L sometimes, based on the data set to maximize utilization of resources, the request dynamically allocated to the data, relative to the distribution according to the inherent nature of the request will have more advantages.As if multiple integer arithmetic unit know the request of modern CPU separation.
L sure each stage is not the same specified data set is very useful, so as to ensure a stage for the data in the other stages are not.
If you "the lock on the longitudinal and transverse space (here refers to the actual distribution of lock)" space, and make sure the lock is evenly distributed on the grid, so congratulations you got a good solution.Now you are in a good mountain climbing, metaphorically speaking, you have a path to the top surface of gentle slope, but you haven't been to the top of the hill.Now is the time to statistics of lock contention, look at how to improve.Separate stages and data sets in different ways, and then statistical lock contention, until a satisfactory separation.When you do this far, then the infinite scenery will be present at your feet.
I have already finished this four main aspects of impact performance.But there are some of the more important aspects need to say, most of them can be attributed to your platform or system environment:
L your storage subsystem in the big and small data reading and writing, reading and writing data onto its immediately read and write and order, speaking, reading and writing is how to do?In pre-reading and delay to write?
L how do you use efficiency of the network protocol?Whether can improve performance by changing the parameters?If there is a similar to TCP_CORK MSG_PUSH, Nagle - toggling algorithm in an effort to avoid small message?

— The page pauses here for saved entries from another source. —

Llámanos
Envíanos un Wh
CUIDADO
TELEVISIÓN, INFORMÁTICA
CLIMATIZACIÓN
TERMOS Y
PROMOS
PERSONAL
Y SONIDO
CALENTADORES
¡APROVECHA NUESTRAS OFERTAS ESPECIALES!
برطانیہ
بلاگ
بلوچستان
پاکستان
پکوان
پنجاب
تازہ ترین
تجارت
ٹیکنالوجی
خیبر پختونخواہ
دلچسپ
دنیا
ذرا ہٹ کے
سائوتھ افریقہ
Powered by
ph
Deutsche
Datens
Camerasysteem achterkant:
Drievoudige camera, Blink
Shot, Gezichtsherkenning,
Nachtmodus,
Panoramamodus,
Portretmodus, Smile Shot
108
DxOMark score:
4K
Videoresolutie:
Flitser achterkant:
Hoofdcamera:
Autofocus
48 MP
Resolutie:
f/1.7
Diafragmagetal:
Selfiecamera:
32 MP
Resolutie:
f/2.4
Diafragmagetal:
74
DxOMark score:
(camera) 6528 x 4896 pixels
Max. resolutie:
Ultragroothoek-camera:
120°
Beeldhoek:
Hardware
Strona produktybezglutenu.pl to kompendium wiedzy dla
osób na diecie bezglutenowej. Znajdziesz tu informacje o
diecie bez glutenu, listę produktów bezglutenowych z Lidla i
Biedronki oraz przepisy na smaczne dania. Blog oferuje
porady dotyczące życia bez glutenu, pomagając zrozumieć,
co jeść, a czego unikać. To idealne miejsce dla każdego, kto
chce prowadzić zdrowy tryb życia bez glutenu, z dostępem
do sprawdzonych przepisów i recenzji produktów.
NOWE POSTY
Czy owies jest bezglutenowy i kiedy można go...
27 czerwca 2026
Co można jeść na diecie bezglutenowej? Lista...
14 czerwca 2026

L does your system support Scatter - Gather the I/O (such as readv/writev)?Use these to improve performance, also can avoid using buffer chain (see section 1 data copies of the
relevant account) trouble.(note: in the process of dma transfers data, require the source physical address and physical address must be continuous. But in some computer system, such as IA, continuous memory address in physics is not continuous, the dma transfer is divided into several times to finish. If the transfer after a physical serial data to launch a disruption, at the same time, the host for the next piece of physical continuous transmission, is the way to block the dma mode. Scatter/gather way is different, in which a linked list is used to describe the physical discrete memory, and then tell the dma master list first address. Dma master after a physical serial data transmission, need not again hair interrupted, but according to the list under a continuous physical data, finally launch a interrupt. Apparently scatter/gather mode than block dma mode with high efficiency)

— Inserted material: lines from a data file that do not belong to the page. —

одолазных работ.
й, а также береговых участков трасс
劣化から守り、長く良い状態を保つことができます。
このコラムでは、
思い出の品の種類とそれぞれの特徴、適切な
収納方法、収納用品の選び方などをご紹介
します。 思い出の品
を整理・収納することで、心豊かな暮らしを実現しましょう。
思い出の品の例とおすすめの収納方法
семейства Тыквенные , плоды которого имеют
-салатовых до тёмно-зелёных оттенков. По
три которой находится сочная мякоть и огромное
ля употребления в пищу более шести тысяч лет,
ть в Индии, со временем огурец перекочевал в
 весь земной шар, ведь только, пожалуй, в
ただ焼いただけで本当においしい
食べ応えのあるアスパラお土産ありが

How much is your system's page size l?The cache size is it?To the size of boundary are useful for up?The system calls and context switching cost price is how much?

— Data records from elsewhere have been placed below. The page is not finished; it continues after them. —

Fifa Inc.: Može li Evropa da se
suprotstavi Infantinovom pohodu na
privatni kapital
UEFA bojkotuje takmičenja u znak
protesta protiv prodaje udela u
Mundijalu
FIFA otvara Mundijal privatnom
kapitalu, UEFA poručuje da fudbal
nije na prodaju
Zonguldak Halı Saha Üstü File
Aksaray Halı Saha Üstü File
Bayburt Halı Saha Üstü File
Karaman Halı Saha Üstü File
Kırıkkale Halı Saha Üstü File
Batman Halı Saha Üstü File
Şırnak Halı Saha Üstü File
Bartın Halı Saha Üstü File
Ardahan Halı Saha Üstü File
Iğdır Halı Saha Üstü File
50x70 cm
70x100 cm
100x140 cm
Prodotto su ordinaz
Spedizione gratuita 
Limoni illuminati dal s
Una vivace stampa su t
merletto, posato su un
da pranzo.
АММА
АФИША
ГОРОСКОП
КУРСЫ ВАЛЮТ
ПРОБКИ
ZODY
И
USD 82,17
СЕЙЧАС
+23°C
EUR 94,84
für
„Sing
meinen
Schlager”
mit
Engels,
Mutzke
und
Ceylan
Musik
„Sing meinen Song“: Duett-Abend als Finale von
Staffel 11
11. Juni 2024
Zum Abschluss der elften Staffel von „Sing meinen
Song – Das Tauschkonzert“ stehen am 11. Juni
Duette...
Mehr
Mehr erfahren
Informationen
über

L do you know the locking primitives hunger?Did your event mechanism "jing group" problem?You wake/sleep mechanism such bad behavior: when aroused Y, X environment immediately switch to the Y, but X and didn't finish the work?
Here I think a lot of aspects, believe that you are also considered.Under certain circumstances, certain aspects of application mentioned here may not have value, but to consider the impact of these factors be useful.If the system manual, you didn't find these instructions, then go to find the answer.Write a test program to find out the answer;Anyway, writing such tests are good skill exercise.If you write the code to run on multiple platforms, so the related code abstract as a platform of library, and in the future on a support of some of the features mentioned here platforms, you will win the initiative.
Code for you, "know how", understand senior operations, and under the condition of different costs. This is different from traditional performance analysis, not about the specific implementation, it's about design. Low-level optimization is always the last resort of poor design.